(Dataset entries)

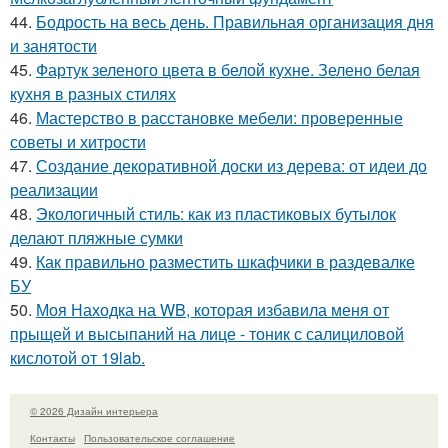
44.
Бодрость на весь день. Правильная организация дня
и занятости
45.
Фартук зеленого цвета в белой кухне. Зелено белая
кухня в разных стилях
46.
Мастерство в расстановке мебели: проверенные
советы и хитрости
47.
Создание декоративной доски из дерева: от идеи до
реализации
48.
Экологичный стиль: как из пластиковых бутылок
делают пляжные сумки
49.
Как правильно разместить шкафчики в раздевалке
БУ
50.
Моя Находка на WB, которая избавила меня от
прыщей и высыпаний на лице - тоник с салициловой
кислотой от 19lab.
© 2026 Дизайн интерьера
Контакты
Пользовательское соглашение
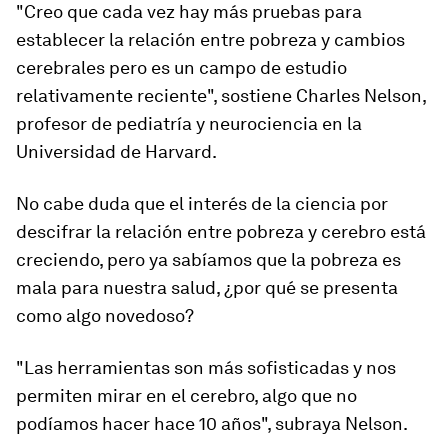
"Creo que cada vez hay más pruebas para
establecer la relación entre pobreza y cambios
cerebrales pero es un campo de estudio
relativamente reciente", sostiene Charles Nelson,
profesor de pediatría y neurociencia en la
Universidad de Harvard.
No cabe duda que el interés de la ciencia por
descifrar la relación entre pobreza y cerebro está
creciendo, pero ya sabíamos que la pobreza es
mala para nuestra salud, ¿por qué se presenta
como algo novedoso?
"Las herramientas son más sofisticadas y nos
permiten mirar en el cerebro, algo que no
podíamos hacer hace 10 años", subraya Nelson.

### DIRECTIONS
Whatever the records hold apart from pictures should be repeated exactly.

### RESULT OF THIS TASK
44.
Бодрость на весь день. Правильная организация дня
и занятости
45.
Фартук зеленого цвета в белой кухне. Зелено белая
кухня в разных стилях
46.
Мастерство в расстановке мебели: проверенные
советы и хитрости
47.
Создание декоративной доски из дерева: от идеи до
реализации
48.
Экологичный стиль: как из пластиковых бутылок
делают пляжные сумки
49.
Как правильно разместить шкафчики в раздевалке
БУ
50.
Моя Находка на WB, которая избавила меня от
прыщей и высыпаний на лице - тоник с салициловой
кислотой от 19lab.
© 2026 Дизайн интерьера
Контакты
Пользовательское соглашение
"Creo que cada vez hay más pruebas para
establecer la relación entre pobreza y cambios
cerebrales pero es un campo de estudio
relativamente reciente", sostiene Charles Nelson,
profesor de pediatría y neurociencia en la
Universidad de Harvard.
No cabe duda que el interés de la ciencia por
descifrar la relación entre pobreza y cerebro está
creciendo, pero ya sabíamos que la pobreza es
mala para nuestra salud, ¿por qué se presenta
como algo novedoso?
"Las herramientas son más sofisticadas y nos
permiten mirar en el cerebro, algo que no
podíamos hacer hace 10 años", subraya Nelson.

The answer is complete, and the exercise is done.